Algorithmic classification

Once the features of the data have been extracted, exactly how these elements will be analyzed remains to be determined. In this case, the appropriate algorithms are machine learning classifiers, of which there are at least eight major options [14] along with numerous variations. Here, we focus on four from those eight: statistical learning (i.e., naïve Bayes [15]), support vector machine (SVM) [16], logistic regression [17], and random forest tree [18]. These approaches have been shown to work favorably for systematic review, balancing speed, data requirements, and accuracy [9]. Naïve Bayes has often been used for text classification and builds readily upon the previous feature extraction. Essentially, it determines the conditional probability of features to determine the posterior distributions of whether an article should be included or excluded. Like naïve Bayes, SVM [19] works quickly and dependably with a limited dataset, making it useful for systematic reviews. SVM can be likened to running a regression in reverse, where instead of finding a line that minimizes its distance to the data points (i.e., least squares), it seeks a line (a hyperplane) that maximizes the margin between the two groups’ data points. Also, we have logistic regression, where once researchers have classified a sufficient number of cases, we simply use regression to create a predictive equation. Often, logistic regression is combined with lasso regression to cope with the common case where the number of features exceeds the number of cases. Finally, random forests is based upon decision trees, splitting the datasets by features, in this case terms. It attempts to find a decision tree that differentiates between those accepted and those rejected. We expect that all techniques will perform comparably but that there will be substantial differences in processing time.

Methods

There are four parts of the methodology to be described. First, we consider how to incorporate RITL most effectively. Second, we apply our methods to three different datasets and review how we process them. Third, we vary different components of the process and run simulations on each variation. As per Table 1, these components are as follows: feature extraction (i.e., aspects of the text), classifier models (i.e., algorithms), query strategies (i.e., what articles are prioritized), data type (i.e., title/abstract versus full-text), screening (i.e., whether RITL decisions are based on title/abstract or full-text), and features (i.e., the corpus that feature extraction is based upon). Fourth, we review how we evaluate the outcomes of this simulation, focusing on increased productivity and computational efficiency.

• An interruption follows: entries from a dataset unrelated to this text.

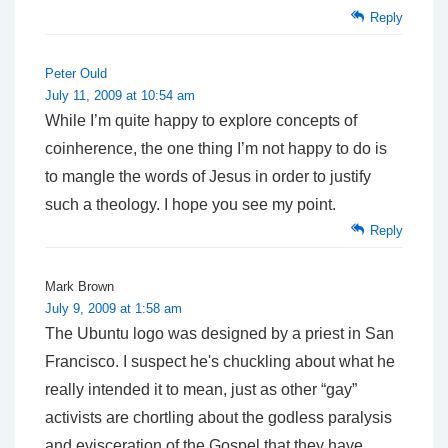
Reply
Peter Ould
July 11, 2009 at 10:54 am
While I’m quite happy to explore concepts of
coinherence, the one thing I’m not happy to do is
to mangle the words of Jesus in order to justify
such a theology. I hope you see my point.
Reply
Mark Brown
July 9, 2009 at 1:58 am
The Ubuntu logo was designed by a priest in San
Francisco. I suspect he's chuckling about what he
really intended it to mean, just as other “gay”
activists are chortling about the godless paralysis
and evisceration of the Gospel that they have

Table 1 Simulation conditions

Full size table

RITL process

Screening in the systematic review process is one of the most time-consuming parts of the process. For a typical systematic review, researchers need to determine the relevancy of an article or study often for several thousand papers or more. Machine learning can help reduce this workload. A subset of machine learning is active learning, where a learning algorithm interactively prompts a user to label data with the desired outputs (e.g., include or exclude). In active learning, the algorithm proactively selects what instances (e.g., articles) should be annotated or labeled next by the user from the pool of unlabeled data. The fundamental strategy behind active learning is that a machine learning algorithm could potentially reach a higher level of accuracy while using a smaller number of training labels if it were allowed to choose the data it wants to learn from. This makes active learning part of the human-in-the-loop (HITL) paradigm [20], where it has been proven to be very effective [21]. Systematic review screening, which inherently has a person annotate instances (i.e., label articles as relevant or not), is readily convertible to an active learning process, in this case RITL (research-in-the-loop). The process is iterative as the dataset is incompletely labeled and the learning algorithm is sporadically re-informed by the choices of the researcher. How best to integrate an active learning algorithm in the systematic review process, that is how to reduce workload along with simultaneously finding most or all of the relevant articles, is advancing but yet to be definitively determined.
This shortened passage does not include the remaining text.